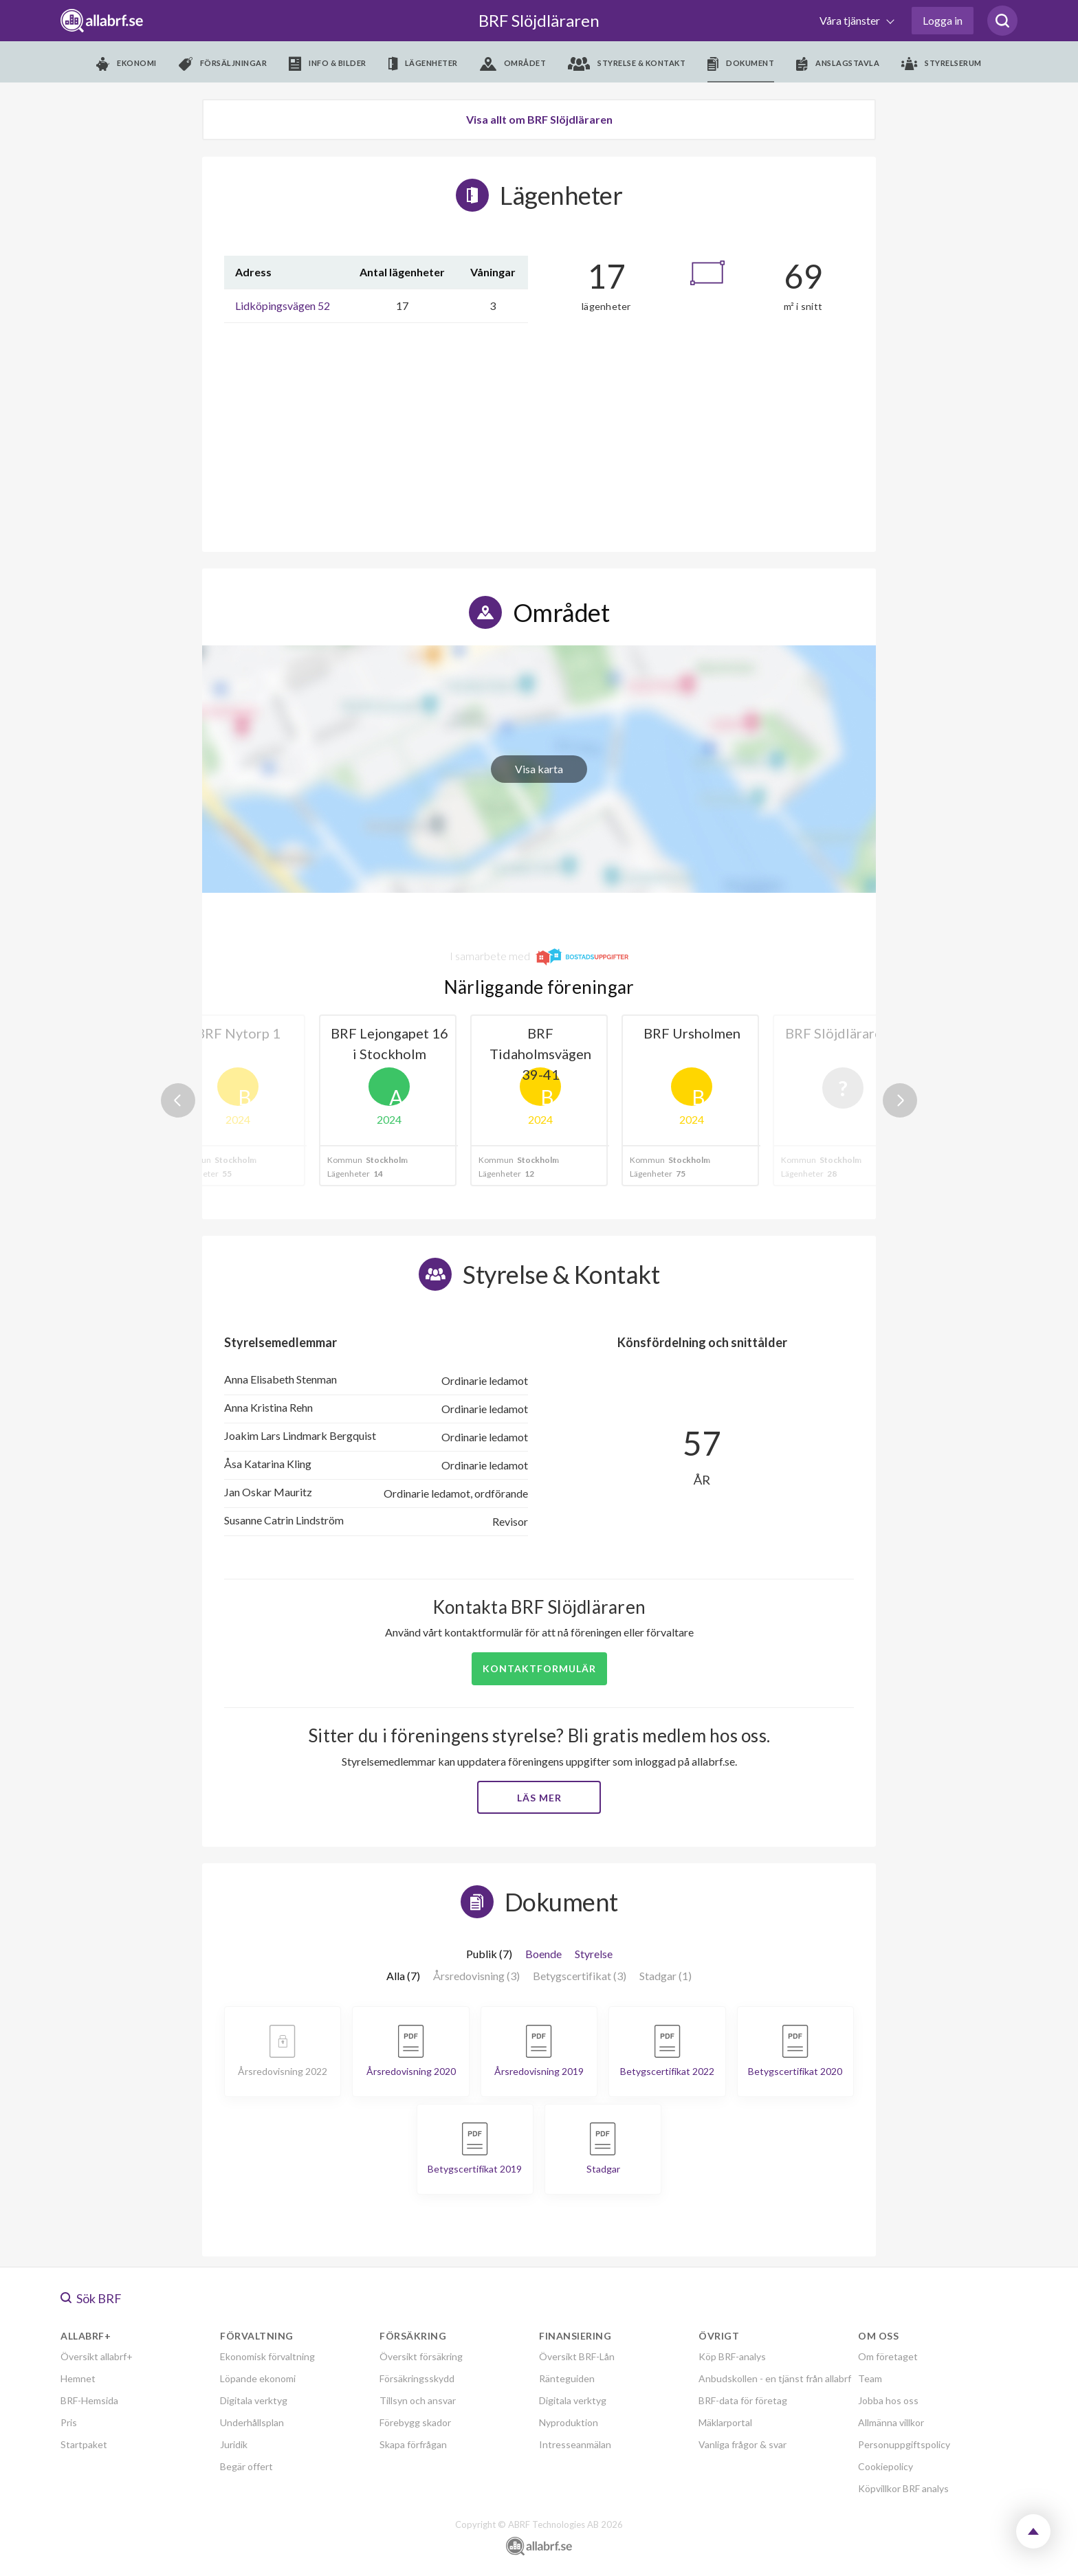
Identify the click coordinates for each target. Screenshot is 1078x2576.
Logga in (942, 20)
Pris (68, 2422)
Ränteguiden (567, 2378)
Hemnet (78, 2378)
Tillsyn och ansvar (418, 2400)
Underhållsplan (252, 2422)
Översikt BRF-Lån (577, 2356)
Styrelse (594, 1953)
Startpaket (83, 2444)
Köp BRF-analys (732, 2356)
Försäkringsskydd (417, 2378)
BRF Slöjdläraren (539, 20)
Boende (543, 1953)
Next (900, 1100)
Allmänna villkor (891, 2422)
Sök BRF (91, 2298)
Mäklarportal (725, 2422)
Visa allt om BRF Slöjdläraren (539, 119)
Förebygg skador (415, 2422)
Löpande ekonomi (258, 2378)
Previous (178, 1100)
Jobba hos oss (888, 2400)
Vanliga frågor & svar (742, 2444)
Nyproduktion (568, 2422)
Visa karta (539, 768)
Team (870, 2378)
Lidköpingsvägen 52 (282, 305)
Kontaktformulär (539, 1668)
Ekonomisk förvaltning (267, 2356)
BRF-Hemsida (89, 2400)
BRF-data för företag (742, 2400)
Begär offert (246, 2466)
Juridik (234, 2444)
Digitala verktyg (253, 2400)
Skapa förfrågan (413, 2444)
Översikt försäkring (421, 2356)
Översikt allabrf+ (96, 2356)
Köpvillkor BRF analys (903, 2488)
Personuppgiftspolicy (904, 2444)
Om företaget (888, 2356)
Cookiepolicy (885, 2466)
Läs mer (539, 1797)
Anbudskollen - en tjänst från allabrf (774, 2378)
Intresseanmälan (575, 2444)
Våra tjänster (851, 20)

---*---

◆ PROBLEM TO SOLVE ◆
Retype the entries above exactly, but only from the line containing "Försäkringsskydd (417, 2378)" through the line containing "Jobba hos oss (888, 2400)", both included.

◆ RESPONSE TO THE TASK ◆
Försäkringsskydd (417, 2378)
BRF Slöjdläraren (539, 20)
Boende (543, 1953)
Next (900, 1100)
Allmänna villkor (891, 2422)
Sök BRF (91, 2298)
Mäklarportal (725, 2422)
Visa allt om BRF Slöjdläraren (539, 119)
Förebygg skador (415, 2422)
Löpande ekonomi (258, 2378)
Previous (178, 1100)
Jobba hos oss (888, 2400)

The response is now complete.